Towards an assessment of the accuracy of density functional theory for first principles simulations of water II

TL;DR

This study compares Car-Parrinello and Born-Oppenheimer molecular dynamics for simulating water, revealing their agreement at 300K but discrepancies at higher temperatures, and highlights the significant role of proton quantum effects.

Contribution

It provides a detailed comparison of CP and BO methods for water simulations and investigates proton quantum effects on structure and diffusion.

Findings

Excellent agreement between CP and BO at 300K with proper parameters

CP diffusion coefficients are higher than BO at T>400K

Proton quantum effects significantly influence water's structure and dynamics

Abstract

A series of 20 ps ab initio molecular dynamic simulations of water at ambient density and temperatures ranging from 300 to 450K are presented.
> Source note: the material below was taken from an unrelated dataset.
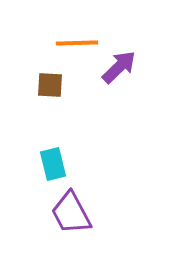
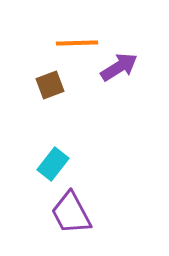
purple arrow: rotated 12 degrees clockwise
brown square: rotated 24 degrees counterclockwise
cyan rectangle: rotated 52 degrees clockwise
Both Car-Parrinello (CP) and Born-Oppenheimer (BO) molecular dynamics techniques are compared for systems containing 54 and 64 water molecules. At 300K, excellent agreement is found between radial distribution functions (RDFs) obtained with BO and CP dynamics, provided an appropriately small value of the fictitious mass parameter is used in the CP simulation. However, we find that the diffusion coefficients computed from CP dynamics are approximately two times larger than the corresponding BO simulations for T>400K, where statistically meaningful comparisons can be made. Overall, both BO and CP dynamics at 300 K yield overstructured RDFs and slow diffusion as compared to experiment. In order to understand these discrepancies, the effect of proton quantum motion is considered with the use of empirical interaction potentials. We find strong evidence that proton quantum effects may have a larger impact than previously thought on structure and diffusion of the liquid.